To put it another way, with most products an ad team would immerse themselves in the experience of using and understanding what they would be promoting. But with cars, they have become such a staple of life that we forget what a powerfully motivating factor "car freedom" can be.

Show A Little Understanding

Detroit remains in turmoil. GM is emerging from bankruptcy, but struggling to communicate its value. Chrysler has one foot out the door and has still not found its voice. Ford, despite its successes of late, is still tied to the fate of the others through is supply chain needs. With such uncertainty, maybe it's time to regroup and not push lifestyle (I Jeep? Please!) and feature messages (Just shut up already, Howie!) and start speaking to the heart again.

It's ironic that Ford would be leading the way on this, considering it was Henry Ford's simple message of freedom for the average man that first positioned the car to the masses. I mentioned that one campaign comes close to what I'm speaking of and their latest ads do a passingly good job of capturing the emotions I described.

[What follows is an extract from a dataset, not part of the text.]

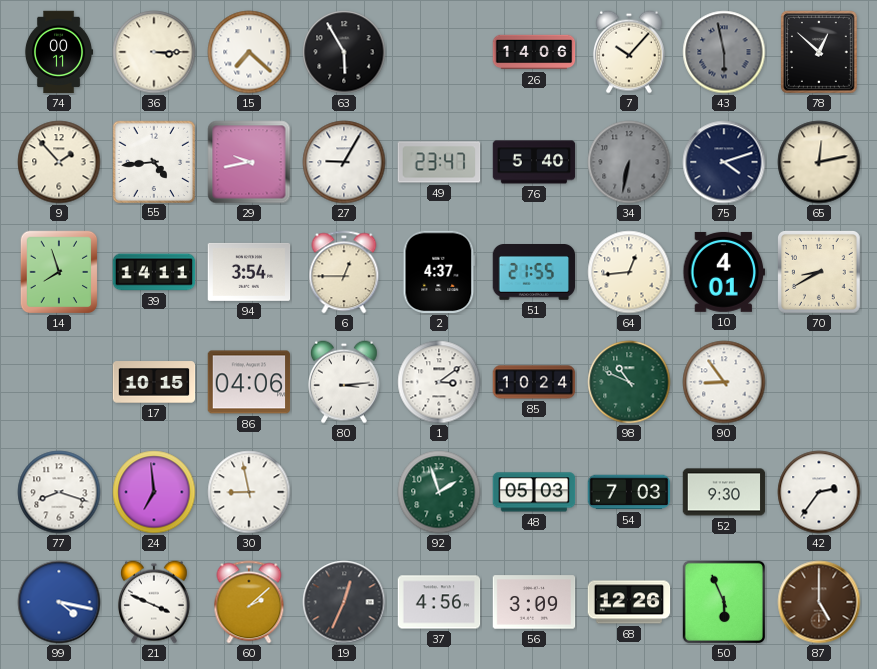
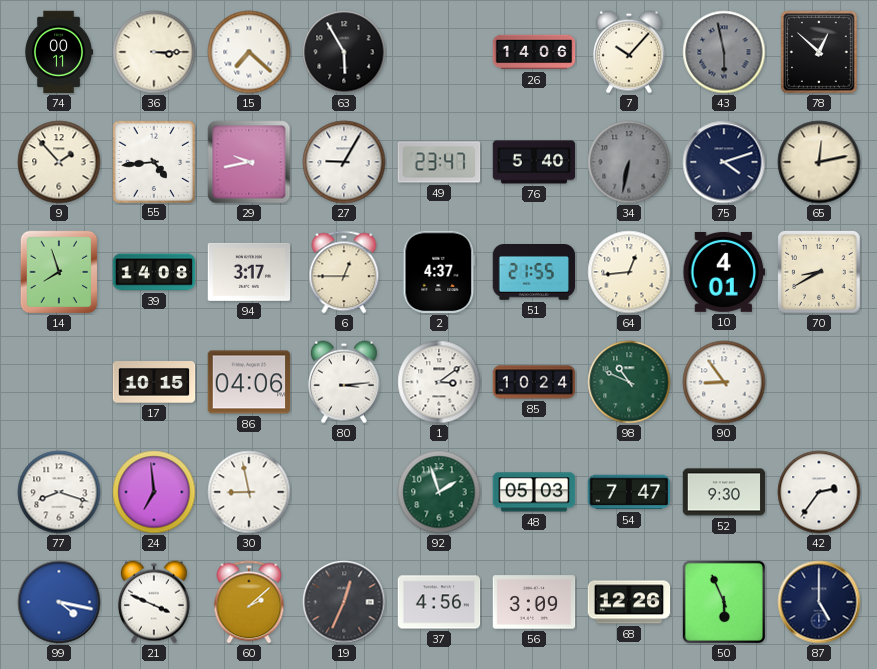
39: 14:11 -> 14:08
94: 3:54 -> 3:17
54: 7:03 -> 7:47
87 dial: brown -> navy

A car is my space, as valuable as any room in my house. And it's intrinsically tied to my identity. These ads capture a bit of the sense of identity people find in their cars, while still talking features.

But let's not stop here. Let's move the needle on emotion and tie into the need to buy a car. This isn't an option. This is a necessity. Let's see more communication of what freedom really means and a little less of insufferably beautiful people with wind in their hair. This is life or death people. After all, if you avoid buying that next car you could end up like Bob, sitting at home, bumming rides from people. And that would be a terrible fate. (Feel free to use that in your next commercial, guys. I need cash to buy a new car anyway.)

Is It The Creative Or The Promotion

Have you seen the horrors that comprise the Boost Mobile ad campaign?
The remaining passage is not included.